_What is being asked:_ Would you output all the lines below precisely as they stand, leaving each picture out?

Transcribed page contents
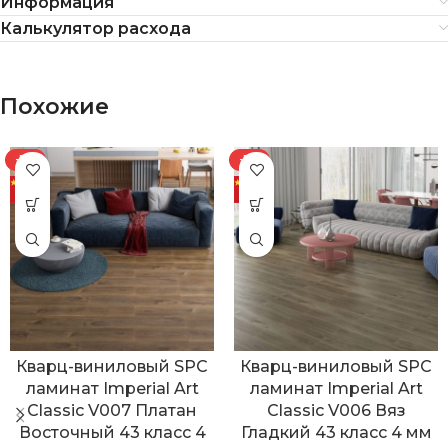
Информация
Калькулятор расхода
Похожие
-7%
-7%
Кварц-виниловый SPC
Кварц-виниловый SPC
ламинат Imperial Art
ламинат Imperial Art
Classic V007 Платан
Classic V006 Вяз
Восточный 43 класс 4
Гладкий 43 класс 4 мм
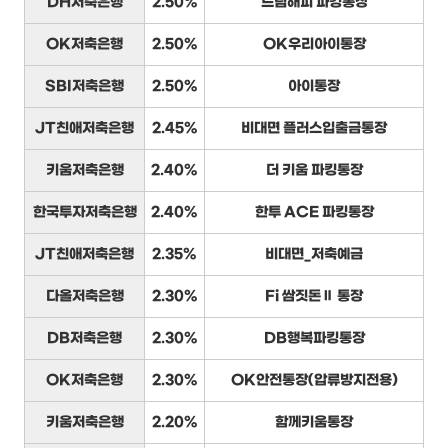
DH저축은행
2.50%
드림해피 파킹통장
OK저축은행
2.50%
OK우리아이통장
SBI저축은행
2.50%
아이통장
JT친애저축은행
2.45%
비대면 플러스입출금통장
키움저축은행
2.40%
더 키움 파킹통장
한국투자저축은행
2.40%
한투 ACE 파킹통장
JT친애저축은행
2.35%
비대면_저축예금
다올저축은행
2.30%
Fi 쌈짓돈Ⅱ 통장
DB저축은행
2.30%
DB행복파킹통장
OK저축은행
2.30%
OK안전통장(압류방지전용)
키움저축은행
2.20%
함께키움통장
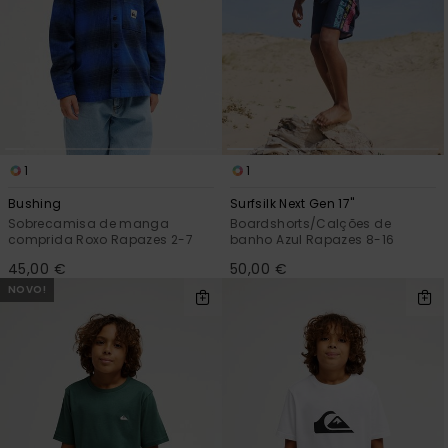
1
1
Bushing
Surfsilk Next Gen 17"
Sobrecamisa de manga
Boardshorts/Calções de
comprida Roxo Rapazes 2-7
banho Azul Rapazes 8-16
45,00 €
50,00 €
NOVO!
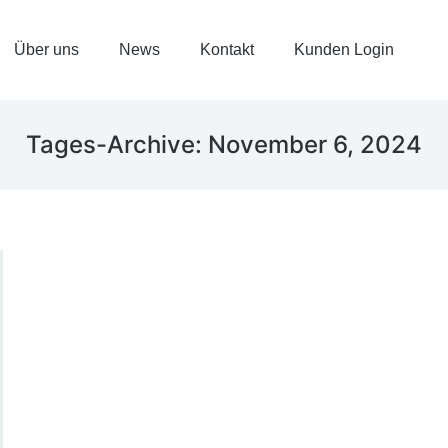
Über uns
News
Kontakt
Kunden Login
Tages-Archive:
November 6, 2024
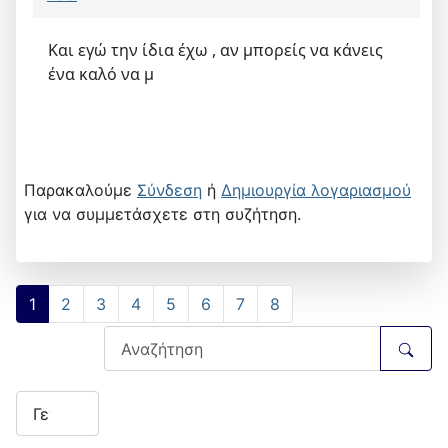
Και εγώ την ίδια έχω , αν μπορείς να κάνεις
ένα καλό να μ
Παρακαλούμε
Σύνδεση
ή
Δημιουργία λογαριασμού
για να συμμετάσχετε στη συζήτηση.
1
2
3
4
5
6
7
8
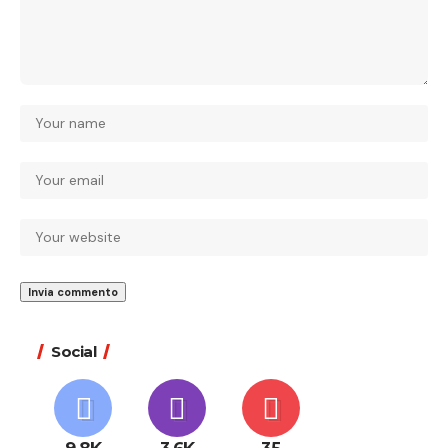
Social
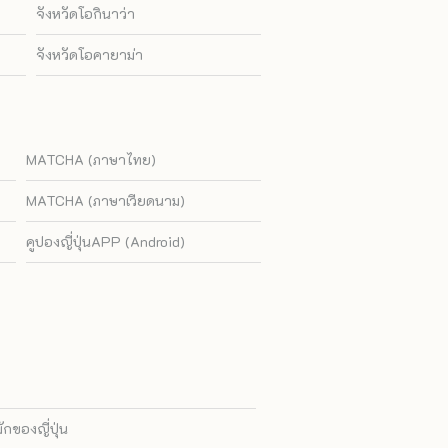
จังหวัดโอกินาว่า
จังหวัดโอคายาม่า
MATCHA (ภาษาไทย)
MATCHA (ภาษาเวียดนาม)
คูปองญี่ปุ่นAPP (Android)
ของญี่ปุ่น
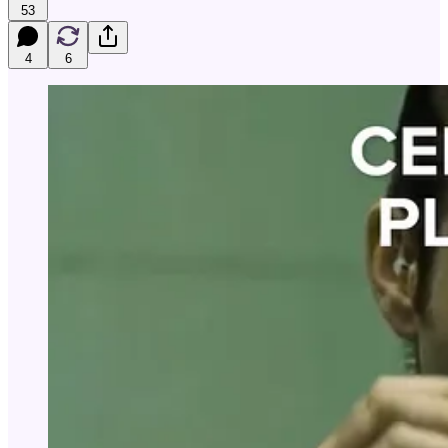
53
4
6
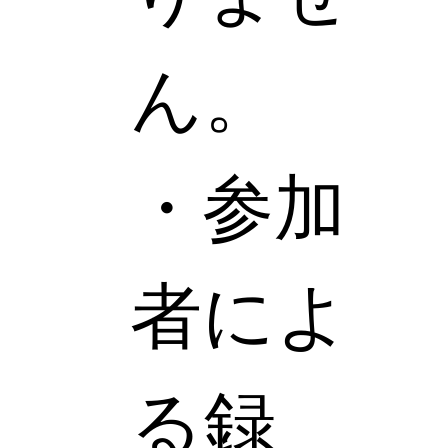
ん。
・参加
者によ
る録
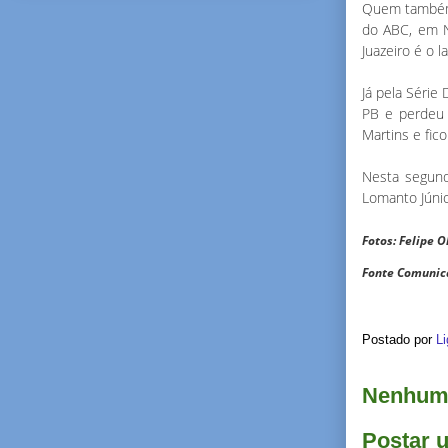
Quem também s
do ABC, em Na
Juazeiro é o 
Já pela Série
PB e perdeu 
Martins e fic
Nesta segunda
Lomanto Júnio
Fotos: Felipe O
Fonte Comunic
Postado por
Li
Nenhum 
Postar 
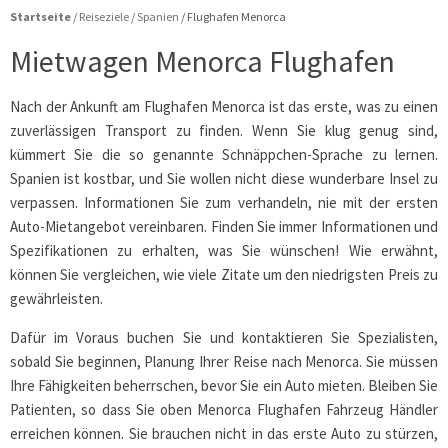
Startseite
/
Reiseziele
/
Spanien
/
Flughafen Menorca
Mietwagen Menorca Flughafen
Nach der Ankunft am Flughafen Menorca ist das erste, was zu einen
zuverlässigen Transport zu finden. Wenn Sie klug genug sind,
kümmert Sie die so genannte Schnäppchen-Sprache zu lernen.
Spanien ist kostbar, und Sie wollen nicht diese wunderbare Insel zu
verpassen. Informationen Sie zum verhandeln, nie mit der ersten
Auto-Mietangebot vereinbaren. Finden Sie immer Informationen und
Spezifikationen zu erhalten, was Sie wünschen! Wie erwähnt,
können Sie vergleichen, wie viele Zitate um den niedrigsten Preis zu
gewährleisten.
Dafür im Voraus buchen Sie und kontaktieren Sie Spezialisten,
sobald Sie beginnen, Planung Ihrer Reise nach Menorca. Sie müssen
Ihre Fähigkeiten beherrschen, bevor Sie ein Auto mieten. Bleiben Sie
Patienten, so dass Sie oben Menorca Flughafen Fahrzeug Händler
erreichen können. Sie brauchen nicht in das erste Auto zu stürzen,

_Answer to this problem:_
Информация
Калькулятор расхода
Похожие
-7%
-7%
Кварц-виниловый SPC
Кварц-виниловый SPC
ламинат Imperial Art
ламинат Imperial Art
Classic V007 Платан
Classic V006 Вяз
Восточный 43 класс 4
Гладкий 43 класс 4 мм
DH저축은행
2.50%
드림해피 파킹통장
OK저축은행
2.50%
OK우리아이통장
SBI저축은행
2.50%
아이통장
JT친애저축은행
2.45%
비대면 플러스입출금통장
키움저축은행
2.40%
더 키움 파킹통장
한국투자저축은행
2.40%
한투 ACE 파킹통장
JT친애저축은행
2.35%
비대면_저축예금
다올저축은행
2.30%
Fi 쌈짓돈Ⅱ 통장
DB저축은행
2.30%
DB행복파킹통장
OK저축은행
2.30%
OK안전통장(압류방지전용)
키움저축은행
2.20%
함께키움통장
1
1
Bushing
Surfsilk Next Gen 17"
Sobrecamisa de manga
Boardshorts/Calções de
comprida Roxo Rapazes 2-7
banho Azul Rapazes 8-16
45,00 €
50,00 €
NOVO!
Über uns
News
Kontakt
Kunden Login
Tages-Archive:
November 6, 2024
Και εγώ την ίδια έχω , αν μπορείς να κάνεις
ένα καλό να μ
Παρακαλούμε
Σύνδεση
ή
Δημιουργία λογαριασμού
για να συμμετάσχετε στη συζήτηση.
1
2
3
4
5
6
7
8
Social
จังหวัดโอกินาว่า
จังหวัดโอคายาม่า
MATCHA (ภาษาไทย)
MATCHA (ภาษาเวียดนาม)
คูปองญี่ปุ่นAPP (Android)
ของญี่ปุ่น
53
4
6
ん。
・参加
者によ
る録
Quem também s
do ABC, em Na
Juazeiro é o 
Já pela Série
PB e perdeu 
Martins e fic
Nesta segunda
Lomanto Júnio
Fotos: Felipe O
Fonte Comunic
Postado por
Li
Nenhum 
Postar 
Startseite
/
Reiseziele
/
Spanien
/
Flughafen Menorca
Mietwagen Menorca Flughafen
Nach der Ankunft am Flughafen Menorca ist das erste, was zu einen
zuverlässigen Transport zu finden. Wenn Sie klug genug sind,
kümmert Sie die so genannte Schnäppchen-Sprache zu lernen.
Spanien ist kostbar, und Sie wollen nicht diese wunderbare Insel zu
verpassen. Informationen Sie zum verhandeln, nie mit der ersten
Auto-Mietangebot vereinbaren. Finden Sie immer Informationen und
Spezifikationen zu erhalten, was Sie wünschen! Wie erwähnt,
können Sie vergleichen, wie viele Zitate um den niedrigsten Preis zu
gewährleisten.
Dafür im Voraus buchen Sie und kontaktieren Sie Spezialisten,
sobald Sie beginnen, Planung Ihrer Reise nach Menorca. Sie müssen
Ihre Fähigkeiten beherrschen, bevor Sie ein Auto mieten. Bleiben Sie
Patienten, so dass Sie oben Menorca Flughafen Fahrzeug Händler
erreichen können. Sie brauchen nicht in das erste Auto zu stürzen,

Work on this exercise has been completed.